THE INPUT below:

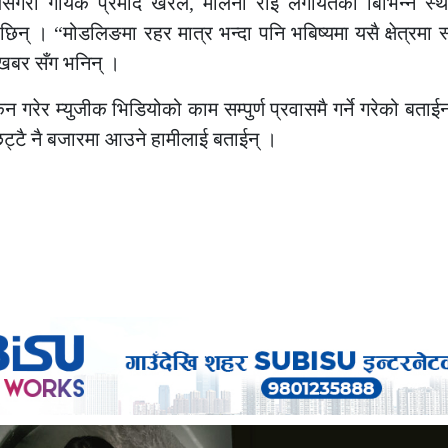
्यसैगरी गायक प्रमोद खरेल, मेलिना राई लगायतका बिभिन्न स्
न् । “मोडलिङमा रहर मात्र भन्दा पनि भबिष्यमा यसै क्षेत्रमा 
स्टखबर सँग भनिन् ।
 गरेर म्युजीक भिडियोको काम सम्पुर्ण प्रवासमै गर्ने गरेको बताई
छिट्टै नै बजारमा आउने हामीलाई बताईन् ।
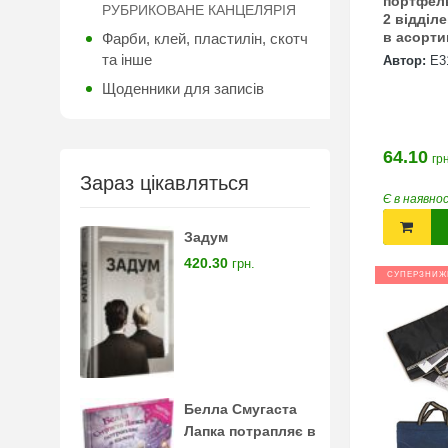
портфел
РУБРИКОВАНЕ КАНЦЕЛЯРІЯ
2 відділ
Фарби, клей, пластилін, скотч
та інше
Автор:
Е3
Щоденники для записів
64.10
грн
Зараз цікавляться
Є в наявно
Задум
420.30
грн.
СУПЕРЗНИЖ
Белла Смугаста
Лапка потрапляє в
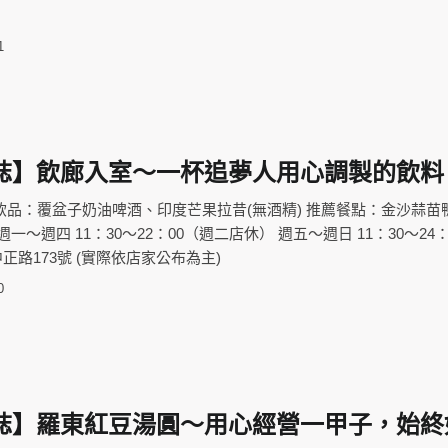
1
誌】飲廊入室～一杯追夢人用心調製的飲料
飲品：覆盆子奶油啤酒、印度芒果拉昔(無酒精) 推薦餐點：金沙蒜苗
一～週四 11：30～22：00（週二店休） 週五～週日 11：30～24：
路173號 (實際依店家公布為主)
0
誌】羅東紅豆湯圓～用心經營一甲子，始終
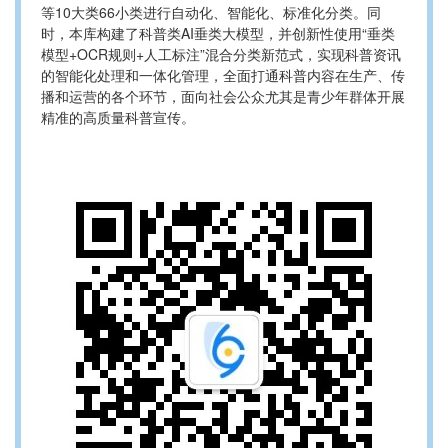
等10大类66小类进行自动化、智能化、标准化分类。同
时，本库构建了科普类AI垂类大模型，并创新性使用“垂类
模型+OCR规则+人工标注”混合分类新范式，实现科普资讯
的智能化处理和一体化管理，全面打通科普内容在生产、传
播和运营的各个环节，面向社会公众尤其是青少年群体开展
精准的高质量科普宣传。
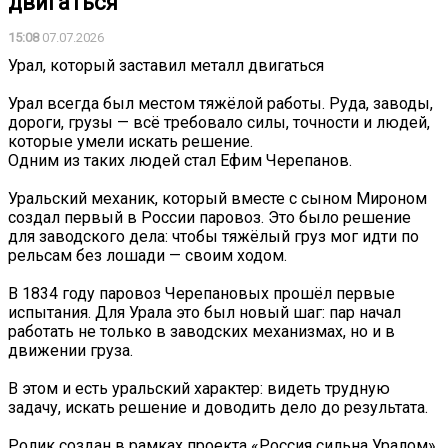
двигаться
15:08
07.07.2026
️Урал, который заставил металл двигаться
Урал всегда был местом тяжёлой работы. Руда, заводы,
дороги, грузы — всё требовало силы, точности и людей,
которые умели искать решение.
Одним из таких людей стал Ефим Черепанов.
Уральский механик, который вместе с сыном Мироном
создал первый в России паровоз. Это было решение
для заводского дела: чтобы тяжёлый груз мог идти по
рельсам без лошади — своим ходом.
В 1834 году паровоз Черепановых прошёл первые
испытания. Для Урала это был новый шаг: пар начал
работать не только в заводских механизмах, но и в
движении груза.
В этом и есть уральский характер: видеть трудную
задачу, искать решение и доводить дело до результата.
Ролик создан в рамках проекта «Россия сильна Уралом».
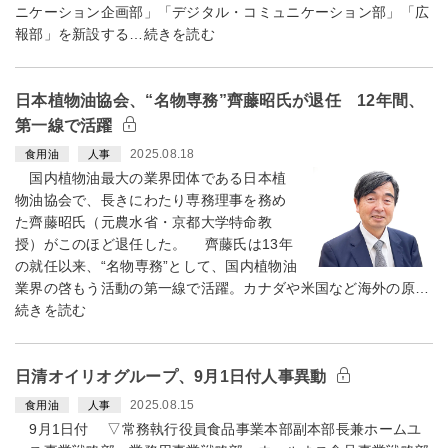
ニケーション企画部」「デジタル・コミュニケーション部」「広
報部」を新設する…続きを読む
日本植物油協会、“名物専務”齊藤昭氏が退任 12年間、
第一線で活躍
2025.08.18
食用油
人事
国内植物油最大の業界団体である日本植
物油協会で、長きにわたり専務理事を務め
た齊藤昭氏（元農水省・京都大学特命教
授）がこのほど退任した。 齊藤氏は13年
の就任以来、“名物専務”として、国内植物油
業界の啓もう活動の第一線で活躍。カナダや米国など海外の原…
続きを読む
日清オイリオグループ、9月1日付人事異動
2025.08.15
食用油
人事
9月1日付 ▽常務執行役員食品事業本部副本部長兼ホームユ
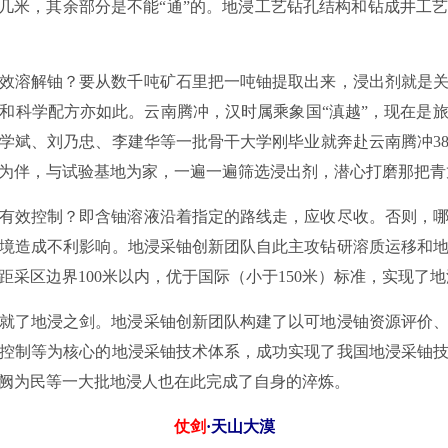
的几米，其余部分是不能“通”的。地浸工艺钻孔结构和钻成井工
效溶解铀？要从数千吨矿石里把一吨铀提取出来，浸出剂就是
和科学配方亦如此。云南腾冲，汉时属乘象国“滇越”，现在是旅
学斌、刘乃忠、李建华等一批骨干大学刚毕业就奔赴云南腾冲381
为伴，与试验基地为家，一遍一遍筛选浸出剂，潜心打磨那把青
有效控制？即含铀溶液沿着指定的路线走，应收尽收。否则，
境造成不利影响。地浸采铀创新团队自此主攻钻研溶质运移和地
距采区边界100米以内，优于国际（小于150米）标准，实现了
就了地浸之剑。地浸采铀创新团队构建了以可地浸铀资源评价
控制等为核心的地浸采铀技术体系，成功实现了我国地浸采铀
阙为民等一大批地浸人也在此完成了自身的淬炼。
仗剑
·天山大漠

End of THE INPUT.

▶ _PROBLEM TO SOLVE_
Leaving out all pictures, set down exactly the lines of the material above, from the line with "работать не только" to the line with "国内植物油最大の業界団体である日本植" inclusive, and no others.

▶ _ANSWER TO THE PROBLEM_
работать не только в заводских механизмах, но и в
движении груза.
В этом и есть уральский характер: видеть трудную
задачу, искать решение и доводить дело до результата.
Ролик создан в рамках проекта «Россия сильна Уралом».
ニケーション企画部」「デジタル・コミュニケーション部」「広
報部」を新設する…続きを読む
日本植物油協会、“名物専務”齊藤昭氏が退任 12年間、
第一線で活躍
2025.08.18
食用油
人事
国内植物油最大の業界団体である日本植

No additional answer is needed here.